Not everyone agrees. But Valeria asked that I throw together a quick article on where I see blog going in the next few years. What follows is a version of the full article, which you can find here.
Maybe it’s because I was a web publisher before I ever started building sites for other people. But I’m frequently asked if I’m concerned that blogs seem to be going the way of the Age of Sail, steam locomotives, and the dodo bird.
They’re not.
Blogs — and by this term, I mean any small content-focused, web-based publishing organ — have never been static affairs. Hit the Wayback machine, and you’ll see that blogs have always adapted themselves to technology and the audience landscape.

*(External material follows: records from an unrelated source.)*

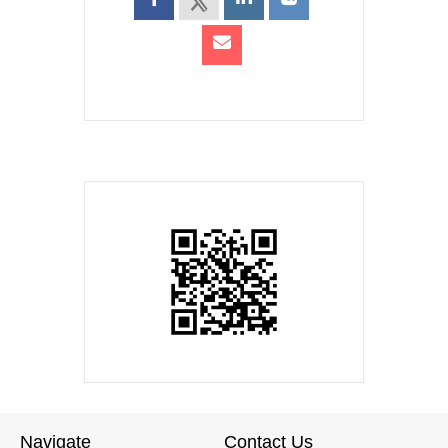
Navigate
Contact Us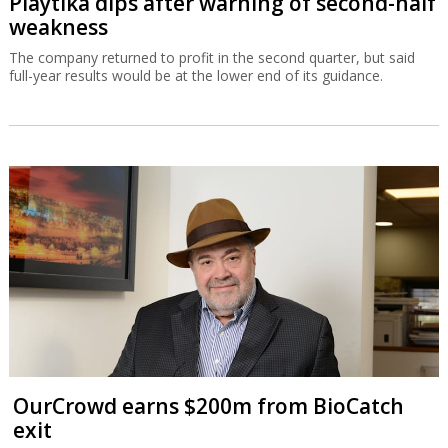
Playtika dips after warning of second-half
weakness
The company returned to profit in the second quarter, but said
full-year results would be at the lower end of its guidance.
OurCrowd earns $200m from BioCatch
exit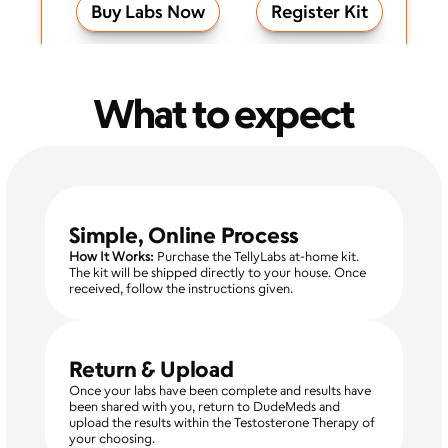
Buy Labs Now
Register Kit
What to expect
Simple, Online Process
How It Works:
 Purchase the TellyLabs at-home kit. 
The kit will be shipped directly to your house. Once 
received, follow the instructions given. 
Return & Upload
Once your labs have been complete and results have 
been shared with you, return to DudeMeds and 
upload the results within the Testosterone Therapy of 
your choosing. 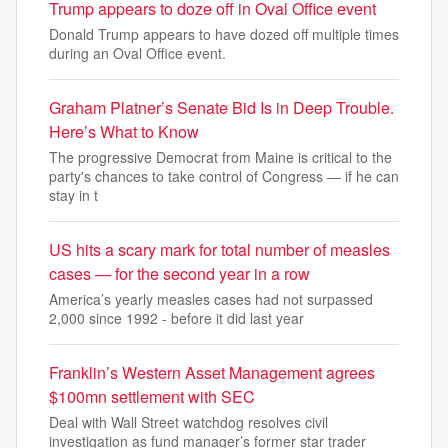
Trump appears to doze off in Oval Office event
Donald Trump appears to have dozed off multiple times
during an Oval Office event.
Graham Platner’s Senate Bid Is in Deep Trouble.
Here’s What to Know
The progressive Democrat from Maine is critical to the
party's chances to take control of Congress — if he can
stay in t
US hits a scary mark for total number of measles
cases — for the second year in a row
America’s yearly measles cases had not surpassed
2,000 since 1992 - before it did last year
Franklin’s Western Asset Management agrees
$100mn settlement with SEC
Deal with Wall Street watchdog resolves civil
investigation as fund manager’s former star trader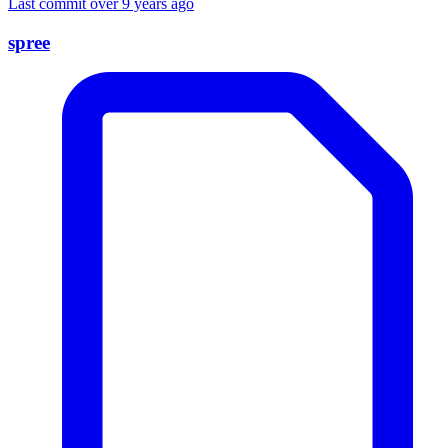
Last commit over 9 years ago
spree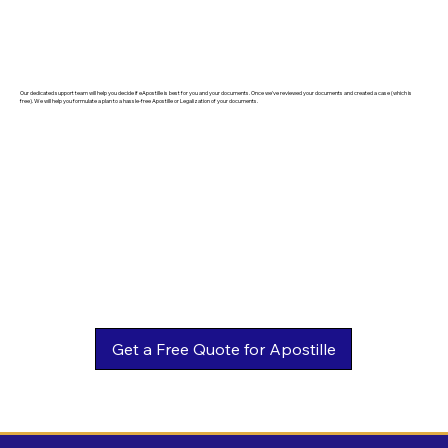
Our dedicated support team will help you decide if eApostille is best for you and your documents. Once we've reviewed your documents and created a case (which is
free). We will help you formulate a plan to a hassle-free Apostille or Legalization of your documents.
Get a Free Quote for Apostille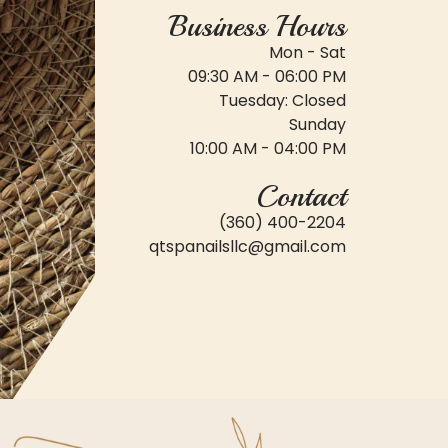
Business Hours
Mon - Sat
09:30 AM - 06:00 PM
Tuesday: Closed
Sunday
10:00 AM - 04:00 PM
Contact
(360) 400-2204
qtspanailsllc@gmail.com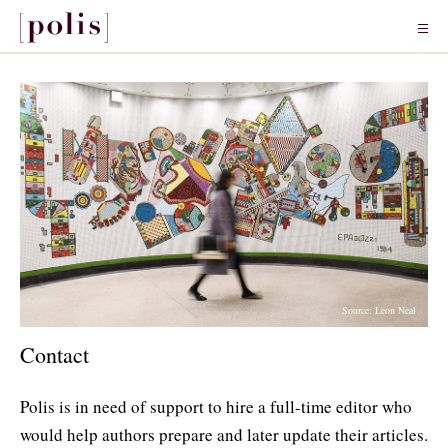
Source: Leon Neal
Contact
Polis is in need of support to hire a full-time editor who
would help authors prepare and later update their articles.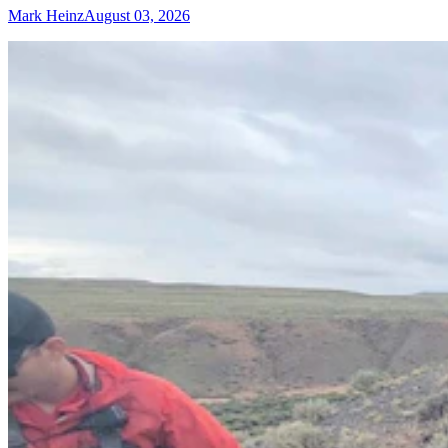
Mark Heinz
August 03, 2026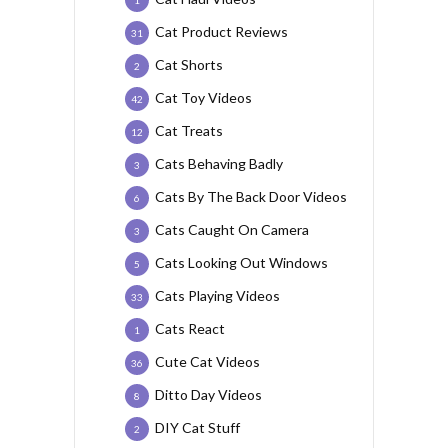
1
Cat Product Reviews
31
Cat Shorts
2
Cat Toy Videos
42
Cat Treats
12
Cats Behaving Badly
3
Cats By The Back Door Videos
6
Cats Caught On Camera
3
Cats Looking Out Windows
5
Cats Playing Videos
33
Cats React
1
Cute Cat Videos
36
Ditto Day Videos
8
DIY Cat Stuff
2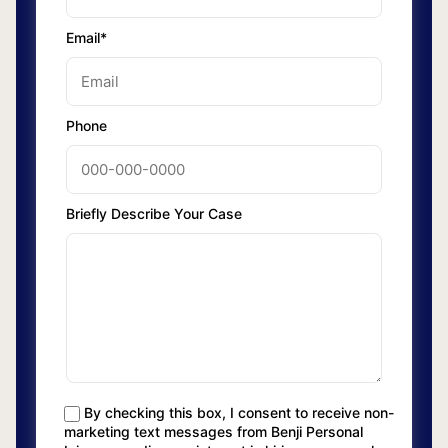
Email*
Phone
Briefly Describe Your Case
By checking this box, I consent to receive non-
marketing text messages from Benji Personal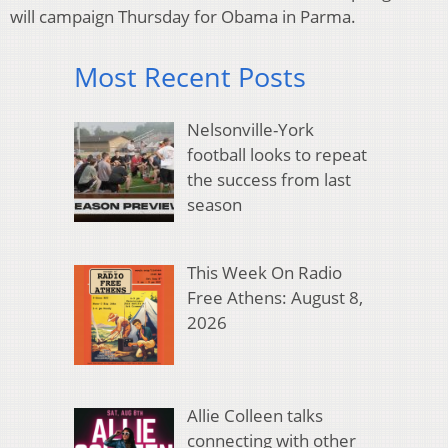
will campaign Thursday for Obama in Parma.
Most Recent Posts
Nelsonville-York
football looks to repeat
the success from last
season
This Week On Radio
Free Athens: August 8,
2026
Allie Colleen talks
connecting with other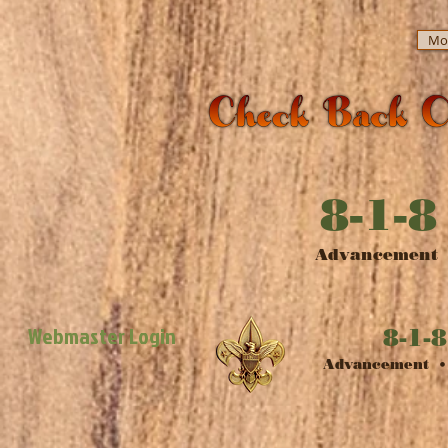
Mor
8-1-8
​Advancement •
Webmaster Login
8-1-8
​Advancement • 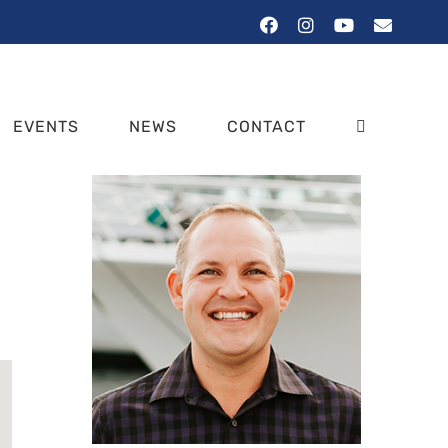
Facebook
Instagram
YouTube
Email
EVENTS
NEWS
CONTACT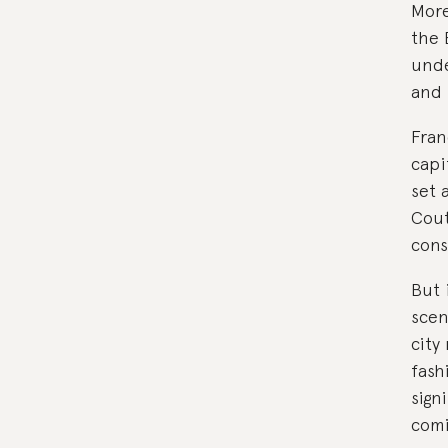
More
the B
unde
and 
Fran
capi
set 
Cout
cons
But 
scen
city
fash
sign
comi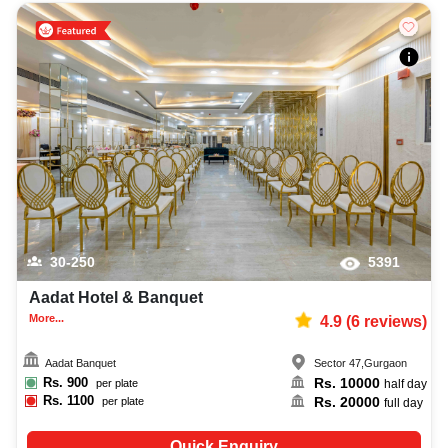
30-250
5391
Aadat Hotel & Banquet
More...
4.9
(
6
reviews)
Aadat Banquet
Sector 47
,
Gurgaon
Rs.
900
Rs.
10000
per plate
half day
Rs.
1100
Rs.
20000
per plate
full day
Quick Enquiry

These days, even solo publishers can produce an online product which rivals the graphic sophistication and feature set of major, corporate-run portals. That’s a far cry from the stark, text-based personal journals of even a few years ago.
It’s argued, though, that the atomization of time and attention resulting from the growth of Facebook, Twitter, and dozens of other media channels has rendered the blog obsolete. I think precisely the opposite is the case, especially for business and professional publishers. It’s this very proliferation which will drive the growth of blogs through the coming decade.

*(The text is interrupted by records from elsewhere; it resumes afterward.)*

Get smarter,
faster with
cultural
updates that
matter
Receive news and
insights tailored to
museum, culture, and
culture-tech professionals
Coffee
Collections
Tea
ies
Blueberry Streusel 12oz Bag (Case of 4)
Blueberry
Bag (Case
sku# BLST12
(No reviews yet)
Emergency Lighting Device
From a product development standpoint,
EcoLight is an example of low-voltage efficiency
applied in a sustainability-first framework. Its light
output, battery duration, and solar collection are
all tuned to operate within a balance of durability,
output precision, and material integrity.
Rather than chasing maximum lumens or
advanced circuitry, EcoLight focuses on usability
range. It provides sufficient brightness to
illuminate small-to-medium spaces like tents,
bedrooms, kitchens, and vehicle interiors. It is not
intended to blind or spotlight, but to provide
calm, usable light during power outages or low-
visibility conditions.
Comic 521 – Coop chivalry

Five factors driving blog growth
- You can’t keep up with the explosion of new media channels. It’s great that companies see the value of online media, and are staffing a response. But this is a bottomless pit, and there are limits to the number of channels and outposts and company or individual can cover. There’s always some Shiny Object in the wings, but not usually a matching budget line item.

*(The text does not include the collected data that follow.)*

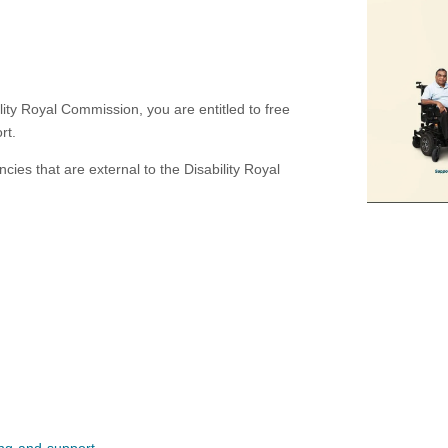
ility Royal Commission, you are entitled to free
rt.
ies that are external to the Disability Royal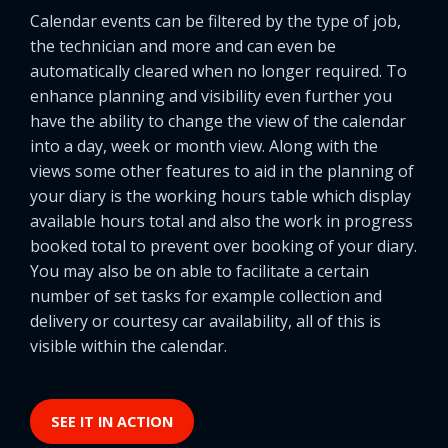
Calendar events can be filtered by the type of job,
the technician and more and can even be
automatically cleared when no longer required. To
enhance planning and visibility even further you
have the ability to change the view of the calendar
into a day, week or month view. Along with the
views some other features to aid in the planning of
your diary is the working hours table which display
available hours total and also the work in progress
booked total to prevent over booking of your diary.
You may also be on able to facilitate a certain
number of set tasks for example collection and
delivery or courtesy car availability, all of this is
visible within the calendar.
SEE IT IN ACTION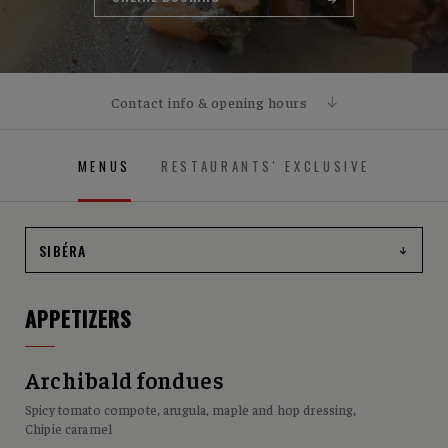
Contact info & opening hours
CONTACT
MENUS
RESTAURANTS' EXCLUSIVE
1021, boulevard du Lac, Lac-Beauport, QC G3B 0X1
OPENING HOURS
Open Sunday through Wednesday from 11:30 AM to 10:00
PM and Thursday through Saturday from 11:30 AM to
midnight.
APPETIZERS
Archibald fondues
Spicy tomato compote, arugula, maple and hop dressing,
Chipie caramel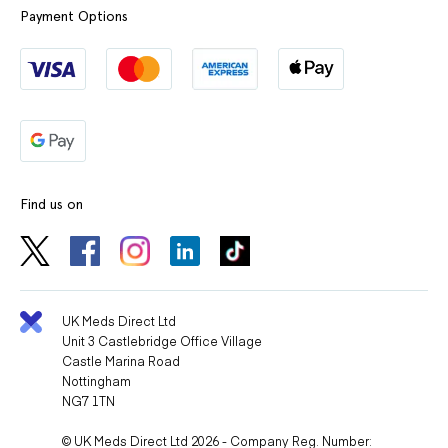
Payment Options
Find us on
UK Meds Direct Ltd
Unit 3 Castlebridge Office Village
Castle Marina Road
Nottingham
NG7 1TN
© UK Meds Direct Ltd 2026 - Company Reg. Number:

- Blogs are the natural hub of a media channel strategy. You may not have the resources to be heard across the entire media landscape, but you can certainly be the Master of Your Own Domain. Viewing media channels as outposts and driving attention back to your own community is a far more efficient strategy than growing mature communities everywhere.
- Blogs are not subject to the terms of service and continuity of external sites. Today’s hot destination may be tomorrow’s Deadpool floater. Months of engagement, resources, and community building can be annihilated (without anything resembling die process) by a single spurious copyright infringement claim. Media channels are disposable. Your brand is not.
- Blogs provide a better environment for sales-facing conversations. If you can engage potential customers on your own turf, everything you need for a sales conversion can be close at hand: Product details, community recommendations, and the e-commerce nuts and bolts of making an actual purchase. While this isn’t every publisher’s goal, vertical integration of resources can drive a conversation towards action.
- Blogs provide enduring value. It’s true that media channels lend search ranking to your brand name, and additionally serves to contextualize the nature of your brand to search engines. But there no substitute for a well-defined content destination, and nothing which better describes your company and services to human beings — rather than just search bots. Every book deserves a cover, and that’s the function of a mature blog. It’s where you tell your story.
Into the future
I expect blogs will continue to evolve, both from the perspective of visitors and publishers. The automatic customization of content — based on user behavior, identity, and preference — is already underway. On the backend, Content Management Systems will become more modular and role-oriented, allowing publishers to train and maintain for their particular needs. It’s an exciting time.
Blogs are here to stay. Those who say otherwise might not be.